Throughout several years advising and managing Crypto-mining projects, our team has seen similar behavior among new entrants and incumbent players alike in regards to the decision making process around purchasing and deploying new/used miners.

In that time, we’ve noticed many instances of would-be miners making uneducated decisions when it comes time to choose their hardware. Today, we are sharing a snapshot of how Harpia helps clients make educated hardware purchase decisions. There are many available options on the open market, and we have compiled all currently available Bitcoin miners into the chart below. Utilizing the two crucial functions Hash/Dollar and Hash/Joule, miners can be mapped against each other to produce the best miner for any client project: we’ve taken the guesswork and turned it into a science.Depending on the chosen build-out site specifications, it is prudent to maximize one of those two axis functions.

With sites that sport lower electricity prices, ($0–0.03kWh) maximizing Hash/Dollar, often by utilizing last-generation or used wholesale miners provides a higher return on investment over the functional lifespan of the equipment. Sites sporting higher power rates should seek to maximize the Hash/Joule function to achieve better electrical efficiency and thus prolong profitable payouts.

In order to best showcase the different types of ASICs available on the market, the chart is divided into three zones:

Zone 1: The Hash/Dollar zone; last-generation miners that maximize ROI with power costs equal to or below $0.025/kWh. These miners, such as the Bitmain Antminer S9, will become unprofitable at higher electricity priced areas once the Halvening occurs next May.

Zone 2: The “Goldilocks” zone; miners that provide a balanced mix between the two factors.

Miners in this zone often sport the best overall project ROI. These are current generation miners that will have sustained profitability in the next 3–5 years.

Zone 3: The “future proof” zone; miners that reliably maintain highest profitability on electricity cost and represent cutting edge technology.
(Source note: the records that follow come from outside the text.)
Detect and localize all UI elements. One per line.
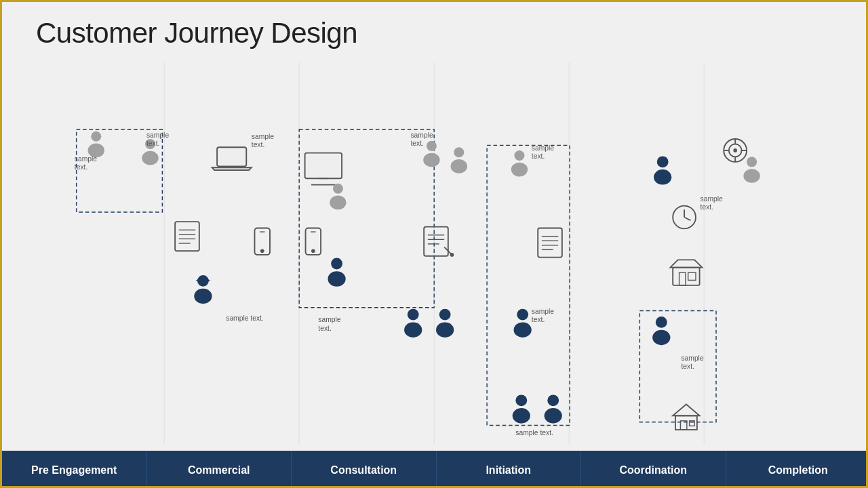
svg-point-76: [547, 394, 559, 406]
svg-point-77: [545, 408, 562, 424]
svg-text:sample text.: sample text.: [226, 314, 264, 322]
svg-point-98: [656, 317, 667, 328]
svg-rect-26: [218, 148, 245, 164]
svg-text:text.: text.: [252, 141, 265, 148]
svg-text:sample text.: sample text.: [515, 429, 553, 436]
svg-rect-96: [679, 272, 686, 285]
svg-text:text.: text.: [318, 325, 332, 332]
svg-point-59: [439, 309, 451, 321]
svg-point-99: [652, 330, 670, 346]
svg-rect-17: [175, 222, 199, 251]
svg-text:text.: text.: [532, 316, 545, 323]
svg-text:sample: sample: [146, 131, 170, 139]
svg-marker-102: [673, 404, 699, 415]
svg-point-47: [454, 147, 464, 157]
svg-line-94: [684, 217, 690, 220]
svg-rect-105: [690, 421, 695, 426]
svg-point-9: [91, 131, 101, 142]
svg-rect-7: [487, 145, 570, 425]
svg-text:sample: sample: [701, 195, 724, 203]
svg-rect-97: [688, 272, 696, 280]
phase-consultation[interactable]: Consultation: [292, 451, 437, 488]
svg-point-34: [330, 196, 346, 210]
svg-text:sample: sample: [318, 316, 341, 323]
svg-point-39: [311, 249, 315, 253]
svg-point-86: [657, 156, 669, 167]
svg-text:text.: text.: [701, 203, 713, 211]
svg-point-14: [142, 151, 158, 165]
svg-point-87: [654, 169, 671, 185]
svg-text:text.: text.: [681, 363, 694, 370]
svg-point-62: [511, 163, 528, 177]
svg-point-33: [333, 184, 343, 194]
svg-text:text.: text.: [146, 140, 160, 147]
svg-point-48: [451, 159, 467, 174]
svg-point-57: [408, 309, 419, 321]
svg-text:text.: text.: [532, 152, 545, 160]
phase-pre-engagement[interactable]: Pre Engagement: [2, 451, 147, 488]
main-container: Customer Journey Design: [2, 2, 868, 488]
svg-rect-8: [639, 310, 716, 422]
phase-completion[interactable]: Completion: [726, 451, 869, 488]
svg-point-61: [514, 150, 524, 161]
svg-rect-65: [538, 228, 562, 257]
title-area: Customer Journey Design: [2, 2, 868, 56]
svg-point-46: [423, 153, 439, 167]
svg-point-23: [194, 289, 212, 304]
phase-initiation[interactable]: Initiation: [437, 451, 582, 488]
svg-text:sample: sample: [681, 354, 704, 362]
svg-text:sample: sample: [252, 133, 275, 140]
svg-point-74: [515, 394, 527, 406]
svg-text:sample: sample: [410, 131, 433, 139]
svg-point-58: [404, 322, 422, 338]
svg-rect-103: [675, 415, 697, 430]
svg-text:sample: sample: [75, 155, 98, 163]
diagram-svg: sample text. sample text.: [2, 56, 868, 451]
svg-point-60: [436, 322, 454, 338]
phase-coordination[interactable]: Coordination: [581, 451, 726, 488]
svg-point-36: [260, 249, 264, 253]
svg-rect-30: [307, 155, 340, 176]
svg-point-88: [747, 157, 757, 167]
svg-point-45: [427, 141, 437, 151]
diagram-area: sample text. sample text.: [2, 56, 868, 451]
phase-commercial[interactable]: Commercial: [147, 451, 292, 488]
svg-text:text.: text.: [410, 140, 424, 147]
svg-point-70: [517, 309, 528, 321]
svg-point-42: [328, 271, 345, 287]
svg-point-89: [743, 169, 760, 183]
svg-text:text.: text.: [75, 163, 87, 171]
svg-point-71: [514, 322, 532, 338]
svg-point-75: [513, 408, 530, 424]
svg-point-56: [450, 253, 454, 257]
svg-text:sample: sample: [532, 144, 555, 152]
svg-rect-51: [424, 227, 448, 256]
bottom-bar: Pre Engagement Commercial Consultation I…: [2, 451, 868, 488]
svg-point-41: [331, 258, 342, 270]
page-title: Customer Journey Design: [36, 17, 836, 49]
svg-text:sample: sample: [532, 308, 555, 315]
svg-point-81: [733, 148, 737, 152]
These miners are top-of-the-line when it comes to electrical efficiency, but often sport a high price tag that makes them less efficient on a per dollar basis.

Depending on project specifications, one of these three zones will be the best fit. At Harpia, we help clients arrive at the right conclusion by applying data-driven modeling with each unique project’s specifications in mind. Remember, choosing the right miner(s) could be the difference between a long, profitable project and one that loses money. We leave nothing to chance when it comes to finding your best miner.